I'll try to find the link in a moment, but Microsoft was doing something like this 5+ years back. The premise was similar to Google using commodity hardware in their datacenters. Throw together "compute blocks", set them all up and when performance degrades sufficiently you remove the container and install a new one in its place.
EDIT:
Also, I'm surprised I got the time right, for some reason 2005-2012 is one big blur to me and I usually pick the wrong end of that range when guessing when things happened. It also seems that none of these articles mention what I recalled reading in articles years ago about just replacing a box once its performance degrades. I'm either misremembering or that ended up being a non-feature once fielded.
The newest Azure data center in Iowa(?) was going to be open air. Basically a pile of these containers in a field, with a big fence over it and a roof similar to a big car-port (no walls). They figured it was going to be better for cooling.

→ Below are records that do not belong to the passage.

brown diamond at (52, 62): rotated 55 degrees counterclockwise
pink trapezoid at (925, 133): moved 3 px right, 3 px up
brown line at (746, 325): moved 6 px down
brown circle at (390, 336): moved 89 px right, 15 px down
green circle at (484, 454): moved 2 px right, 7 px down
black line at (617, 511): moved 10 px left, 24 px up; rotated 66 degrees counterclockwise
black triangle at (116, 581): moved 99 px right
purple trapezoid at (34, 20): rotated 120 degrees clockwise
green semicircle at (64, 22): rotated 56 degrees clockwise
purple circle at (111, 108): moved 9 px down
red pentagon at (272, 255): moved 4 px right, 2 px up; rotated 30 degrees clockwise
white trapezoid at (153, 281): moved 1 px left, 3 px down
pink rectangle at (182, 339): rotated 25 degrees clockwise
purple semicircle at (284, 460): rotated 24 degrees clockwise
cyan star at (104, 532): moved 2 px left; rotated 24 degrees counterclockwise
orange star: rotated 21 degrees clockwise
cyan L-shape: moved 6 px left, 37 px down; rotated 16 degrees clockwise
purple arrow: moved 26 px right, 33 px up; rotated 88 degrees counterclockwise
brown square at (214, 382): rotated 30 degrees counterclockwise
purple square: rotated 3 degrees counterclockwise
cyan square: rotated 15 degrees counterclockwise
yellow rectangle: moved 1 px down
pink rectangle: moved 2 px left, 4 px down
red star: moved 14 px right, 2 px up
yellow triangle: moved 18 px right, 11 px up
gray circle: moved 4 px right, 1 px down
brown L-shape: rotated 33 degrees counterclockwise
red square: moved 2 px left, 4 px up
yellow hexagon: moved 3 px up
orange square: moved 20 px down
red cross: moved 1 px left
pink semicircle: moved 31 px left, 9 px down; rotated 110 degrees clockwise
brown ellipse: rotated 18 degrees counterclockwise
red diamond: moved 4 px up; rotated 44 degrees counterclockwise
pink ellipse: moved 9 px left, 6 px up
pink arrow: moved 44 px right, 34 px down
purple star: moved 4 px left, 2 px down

In addition to the links below, Raytheon has deployed many 'Electronic Modular Enclosures' which house power/cooling/servers enclosed in a TEU'ish container. They've been in use since 2005'ish in the DoD and brought up in the recent 'Navy ship uses Linux' story from last week.
A previous employer used a TEU contained power/cooling/servers for mobile disaster recovery circa 2003. More recently some have used fuel cells in place of diesel generators.
Is this true? Does anyone know why? The article seems to assume it without saying why.